第33話 望んだ茶番①
現状を聞かせてもらった部屋に再び集まり、着席した。晴臣さんが地図を出し、一度ため息を吐く。
「まずはスタート地点の確認かな」
4つの指が大体同じ場所を指す。A2の東寄り、南北は同じくらいの位置。
「スタート地点のエリアはジャングル。北東は俺、北西は霞城くん、南東は弓弦くん、南西は絢子さんが向かった」
「じゃあ弓弦くんから聞こうか」
「はい」
居直ると大きく息を吸う。
「150mほどで隣のエリアへ抜けました。そのエリアはサバンナです。600mほど進む間に基地らしきものを見ましたが、恐らく無人でした」
「近くを通ったのかな」
建物が唐突に現れることは、異能で消されていない限りないだろう。
まずは東の基地を目指すべきだ。
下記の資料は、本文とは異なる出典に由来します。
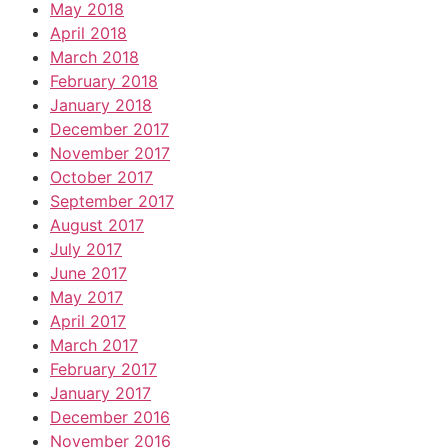
May 2018
April 2018
March 2018
February 2018
January 2018
December 2017
November 2017
October 2017
September 2017
August 2017
July 2017
June 2017
May 2017
April 2017
March 2017
February 2017
January 2017
December 2016
November 2016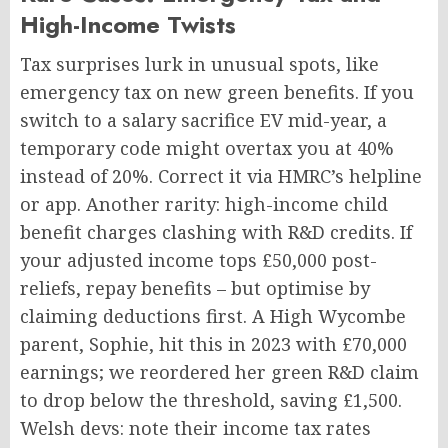
High-Income Twists
Tax surprises lurk in unusual spots, like
emergency tax on new green benefits. If you
switch to a salary sacrifice EV mid-year, a
temporary code might overtax you at 40%
instead of 20%. Correct it via HMRC’s helpline
or app. Another rarity: high-income child
benefit charges clashing with R&D credits. If
your adjusted income tops £50,000 post-
reliefs, repay benefits – but optimise by
claiming deductions first. A High Wycombe
parent, Sophie, hit this in 2023 with £70,000
earnings; we reordered her green R&D claim
to drop below the threshold, saving £1,500.
Welsh devs: note their income tax rates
何故危険があるかもしれない基地の近くを通ったのか。
「そこまで近くは通っていません。危険もあるため軽率な判断かとも思ったんですが…」
一度言葉を切ってちらりと私を見る。
「遠距離戦にも近接戦にも向かない地形でしたので、早く抜けたかったんです」
「野蛮な考えはお互い様ということですね」
自分を野蛮だとは思わない。そして、弓弦さんの判断も野蛮だとは思わない。
しかし、こう言うべきなのだろうと思ったのだ。だから口にした。ただそれだけだった。
「そうかもしれないね。でも戦場は特に、結果が全てだからね。続けて」
この言葉も、弓弦さんが望んだ。そう晴臣さんが判断した言葉だろう。なんて茶番だろうか。
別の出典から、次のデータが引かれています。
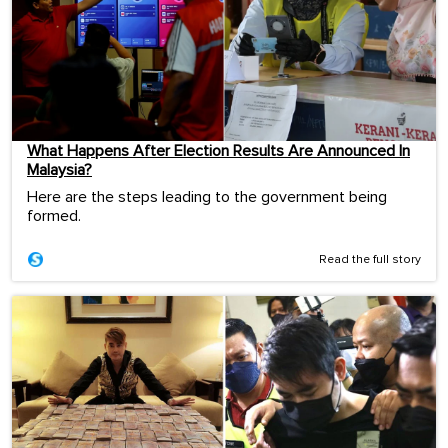
What Happens After Election Results Are Announced In
Malaysia?
Here are the steps leading to the government being
formed.
Read the full story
「サバンナエリアを600m進むと、次は森林が生い茂るエリアへ抜けました。すぐに北の者1名とかち合い、戦闘となります」
大した怪我をしていないことから、相手は近接戦向きだったのかもしれないな。
「銃の打ち合いを聞き付けたのでしょう。南から援護がやって来たので、戦闘後は南南東へと向かいました」
「基地はあった?」
「ありませんでしたが、景色が不自然な場所がありました。異能で隠されていたのかもしれません」
晴臣さんと弓弦さんの視線が、私へ向けられる。
そういえばこれも言っていないか。しかし南の者とはいえ、地下に幽閉されていた者に期待し過ぎではないだろうか。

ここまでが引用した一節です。